Rydberg Atomic Quantum Receivers for Classical Wireless Communications and Sensing: Their Models and Performance

TL;DR

This paper develops an end-to-end signal model for Rydberg Atomic Quantum Receivers (RAQRs) and analyzes their performance in aiding classical wireless communications and sensing. It introduces a four-level quantum transition model with a steady-state density-matrix solution and an RF-to-optical transformation via EIT, yielding a realistic transfer function from input RF to output optical signals. An end-to-end RAQR-aided receiver is detailed, including two photodetection schemes (DIOD and BCOD), down-conversion, and a narrowband equivalent baseband model for both communications and sensing.

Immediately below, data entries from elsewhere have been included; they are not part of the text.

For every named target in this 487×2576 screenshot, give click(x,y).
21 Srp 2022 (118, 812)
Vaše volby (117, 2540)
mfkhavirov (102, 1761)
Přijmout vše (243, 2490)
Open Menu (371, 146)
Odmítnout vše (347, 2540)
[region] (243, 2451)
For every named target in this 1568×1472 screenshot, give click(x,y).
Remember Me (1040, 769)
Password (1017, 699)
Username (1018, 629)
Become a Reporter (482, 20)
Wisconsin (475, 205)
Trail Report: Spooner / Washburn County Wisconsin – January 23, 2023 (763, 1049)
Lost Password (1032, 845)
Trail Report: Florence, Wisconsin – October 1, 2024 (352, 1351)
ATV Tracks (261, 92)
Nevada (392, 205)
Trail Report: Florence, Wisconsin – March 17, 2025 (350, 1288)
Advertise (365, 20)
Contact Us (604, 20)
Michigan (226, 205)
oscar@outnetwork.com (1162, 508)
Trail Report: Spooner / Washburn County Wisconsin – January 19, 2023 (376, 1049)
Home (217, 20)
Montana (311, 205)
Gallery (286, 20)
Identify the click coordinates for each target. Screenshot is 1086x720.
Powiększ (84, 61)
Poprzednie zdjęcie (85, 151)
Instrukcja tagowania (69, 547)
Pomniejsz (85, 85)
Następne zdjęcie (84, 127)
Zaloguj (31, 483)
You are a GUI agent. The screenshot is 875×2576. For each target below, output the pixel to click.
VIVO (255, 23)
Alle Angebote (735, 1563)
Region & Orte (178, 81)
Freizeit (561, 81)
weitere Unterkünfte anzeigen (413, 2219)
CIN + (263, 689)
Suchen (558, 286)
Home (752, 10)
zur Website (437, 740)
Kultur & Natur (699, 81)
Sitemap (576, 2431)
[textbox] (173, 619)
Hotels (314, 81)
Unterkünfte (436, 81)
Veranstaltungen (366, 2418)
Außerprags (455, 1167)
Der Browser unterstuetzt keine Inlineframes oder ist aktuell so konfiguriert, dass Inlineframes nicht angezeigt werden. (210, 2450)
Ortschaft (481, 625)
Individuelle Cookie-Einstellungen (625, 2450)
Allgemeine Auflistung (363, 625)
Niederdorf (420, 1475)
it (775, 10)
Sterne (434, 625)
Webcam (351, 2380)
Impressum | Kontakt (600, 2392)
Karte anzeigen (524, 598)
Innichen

Noise sources—BBR-induced dephasing, quantum projection noise, photon shot noise, and intrinsic thermal noise—are quantified and integrated into SNR analyses under SQL and PSL regimes, with BCOD shown to outperform DIOD and offer significant gains over classical RF receivers. Simulation results validate the model, demonstrate substantial SNR gains (over $27$ dB PSL and $40$ dB SQL), and highlight the impact of practical impairments and parameter optimization, pointing to a promising yet challenging path toward RAQR-aided wideband and MIMO wireless systems.

Abstract

The significant progress of quantum sensing technologies offer numerous radical solutions for measuring a multitude of physical quantities at an unprecedented precision. Among them, Rydberg atomic quantum receivers (RAQRs) emerge as an eminent solution for detecting the electric field of radio frequency (RF) signals, exhibiting great potential in assisting classical wireless communications and sensing. So far, most experimental studies have aimed for the proof of physical concepts to reveal its promise, while the practical signal model of RAQR-aided wireless communications and sensing remained under-explored. Furthermore, the performance of RAQR-based wireless receivers and their advantages over classical RF receivers have not been fully characterized. To fill these gaps, we introduce the RAQR to the wireless community by presenting an end-to-end reception scheme. We then develop a corresponding equivalent baseband signal model relying on a realistic reception flow. Our scheme and model provide explicit design guidance to RAQR-aided wireless systems. We next study the performance of RAQR-aided wireless systems based on our model, and compare them to classical RF receivers. The results show that Doppler broadening-free RAQRs are capable of achieving a substantial received signal-to-noise ratio (SNR) gain of over $27$ decibel (dB) and $40$ dB in the photon shot limit and standard quantum limit regimes, respectively.

Figures (9)

• Figure 1: (a) The superheterodyne structure of RAQRs, and (b) its corresponding four-level scheme.
• Figure 2: Illustration of the RAQR-aided wireless receiver.
• Figure 3: Illustration of main noise sources: (a) RAQRs and (b) classical RF receivers.
• Figure 4: (a) Waveform, (b) normalized approximation error, and (c) input-output transfer function characterized by our models.
• Figure 5: Optimization of parameters: (a) LO signal amplitude $U_y$, and (b) probe beam power $\mathcal{P}_{0}$, (c) probe beam detuning $\Delta_{p}$, (d) coupling beam detuning $\Delta_{c}$, and (e) LO detuning $\Delta_{l}$. (f) Compare the joint optimization of $\Delta_{p,c,l}$ to their independent optimizations and to the case without detuning optimization of $\Delta_{p,c,l} = 0$.